The difference between reality and theory for an e-mail address is huge. I want to drive a bit of open discussion as implementation of e-mail software, directories, and operational environments; fall somewhere along that gap. That is to say that there is much software and services that support e-mail that don't quite implement everything that the standards allow. There are also really good reasons to not support everything that the standards allow
I would recommend against the really special processing such as comments (), and quoted strings. These serve very little value, and are a place where trouble can hide.

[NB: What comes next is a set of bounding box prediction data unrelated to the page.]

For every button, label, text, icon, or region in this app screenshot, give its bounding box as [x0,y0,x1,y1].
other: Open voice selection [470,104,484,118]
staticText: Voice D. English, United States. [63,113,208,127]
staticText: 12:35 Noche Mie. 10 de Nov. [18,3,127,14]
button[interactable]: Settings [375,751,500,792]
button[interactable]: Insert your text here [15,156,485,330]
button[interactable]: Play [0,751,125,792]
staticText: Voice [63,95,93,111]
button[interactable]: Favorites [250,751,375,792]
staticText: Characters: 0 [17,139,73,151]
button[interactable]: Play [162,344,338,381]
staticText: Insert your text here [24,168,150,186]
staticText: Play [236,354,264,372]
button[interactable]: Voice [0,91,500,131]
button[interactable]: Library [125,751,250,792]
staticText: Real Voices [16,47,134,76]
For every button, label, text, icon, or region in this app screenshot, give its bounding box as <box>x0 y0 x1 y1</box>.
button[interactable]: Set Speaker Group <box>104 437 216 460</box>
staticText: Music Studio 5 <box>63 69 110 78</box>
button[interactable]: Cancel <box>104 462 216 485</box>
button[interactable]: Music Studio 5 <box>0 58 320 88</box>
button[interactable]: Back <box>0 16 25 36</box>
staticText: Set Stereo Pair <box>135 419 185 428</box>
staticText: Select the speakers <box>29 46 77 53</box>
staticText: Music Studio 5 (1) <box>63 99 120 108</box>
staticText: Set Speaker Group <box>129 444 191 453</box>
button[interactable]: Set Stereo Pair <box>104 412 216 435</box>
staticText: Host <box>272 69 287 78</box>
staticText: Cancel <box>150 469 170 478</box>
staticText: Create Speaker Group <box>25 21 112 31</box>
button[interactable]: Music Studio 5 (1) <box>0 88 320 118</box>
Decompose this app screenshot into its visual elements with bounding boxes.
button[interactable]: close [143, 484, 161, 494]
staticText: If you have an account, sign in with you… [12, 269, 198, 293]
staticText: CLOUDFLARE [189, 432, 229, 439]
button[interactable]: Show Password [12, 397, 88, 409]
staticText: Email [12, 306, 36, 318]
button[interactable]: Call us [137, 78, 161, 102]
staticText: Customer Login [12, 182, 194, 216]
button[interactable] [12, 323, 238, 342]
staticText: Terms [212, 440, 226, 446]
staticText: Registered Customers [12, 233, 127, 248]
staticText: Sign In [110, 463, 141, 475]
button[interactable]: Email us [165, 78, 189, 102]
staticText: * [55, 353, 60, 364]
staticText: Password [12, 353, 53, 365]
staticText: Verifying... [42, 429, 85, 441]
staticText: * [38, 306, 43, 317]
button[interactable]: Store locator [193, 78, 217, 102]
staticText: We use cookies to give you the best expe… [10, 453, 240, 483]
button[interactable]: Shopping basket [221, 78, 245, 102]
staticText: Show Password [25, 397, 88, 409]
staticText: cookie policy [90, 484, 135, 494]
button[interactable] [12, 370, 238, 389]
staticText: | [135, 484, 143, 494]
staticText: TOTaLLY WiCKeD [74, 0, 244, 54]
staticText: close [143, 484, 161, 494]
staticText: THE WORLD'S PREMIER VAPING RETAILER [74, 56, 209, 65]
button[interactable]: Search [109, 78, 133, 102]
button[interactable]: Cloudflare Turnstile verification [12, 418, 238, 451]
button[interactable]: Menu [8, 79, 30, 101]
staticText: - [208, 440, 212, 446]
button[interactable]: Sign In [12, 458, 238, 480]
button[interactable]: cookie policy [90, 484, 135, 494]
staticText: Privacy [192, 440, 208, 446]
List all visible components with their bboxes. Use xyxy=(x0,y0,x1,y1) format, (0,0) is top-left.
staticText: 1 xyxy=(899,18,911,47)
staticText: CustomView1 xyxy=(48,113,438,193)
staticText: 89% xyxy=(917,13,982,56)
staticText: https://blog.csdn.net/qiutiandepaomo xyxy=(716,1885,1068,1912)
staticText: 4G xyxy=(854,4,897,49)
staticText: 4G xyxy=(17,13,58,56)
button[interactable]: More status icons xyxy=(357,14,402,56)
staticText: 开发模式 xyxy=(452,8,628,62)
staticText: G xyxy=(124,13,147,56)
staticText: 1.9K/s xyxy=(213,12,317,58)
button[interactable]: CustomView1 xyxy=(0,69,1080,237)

e-mail address according to standards
I am not going to replicate the full definition of what can be in an email address from a standards perspective as there are fantastic write-up that is very readable on the wikipedia, and a nice graphic available from Jochen Topf . I will just pull some examples of just how ugly an email address can be. I am sure you all didn't know these are possible:- prettyandsimple@example.com
- very.common@example.com
- disposable.style.email.with+symbol@example.com
- "very.unusual.@.unusual.com"@example.com
- "very.(),:;<>[]\".VERY.\"very@\\ \"very\".unusual"@strange.example.com
- #!$%&'*+-/=?^_`{}|~@example.org
- "()<>[]:,;@\\\"!#$%&'-/=?^_`{}| ~.a"@example.org
- user@[IPv6:2001:DB8::1]
- Latin alphabet (with diacritics): Pelé@example.com
- Greek alphabet: δοκιμή@παράδειγμα.δοκιμή
- Traditional Chinese characters: 我買@屋企.香港
- Japanese characters: 甲斐@黒川.日本
- Cyrillic characters: чебурашка@ящик-с-апельсинами.рф
- Hindi email address: संपर्क@डाटामेल.भारत
Little bobby drop tables is possible
Direct impact
I have been working with developers on an implementation of "Direct". For those that don't know about "Direct", it is simply a profile of e-mail for use within USA healthcare. I was one of those that was involved in "The Direct Project", and wrote the security section and risk assessments. I am sorry that FHIR didn't exist at that time, as it would have been quickly selected over this e-mail solution. The e-mail solution is sub-optimal at best.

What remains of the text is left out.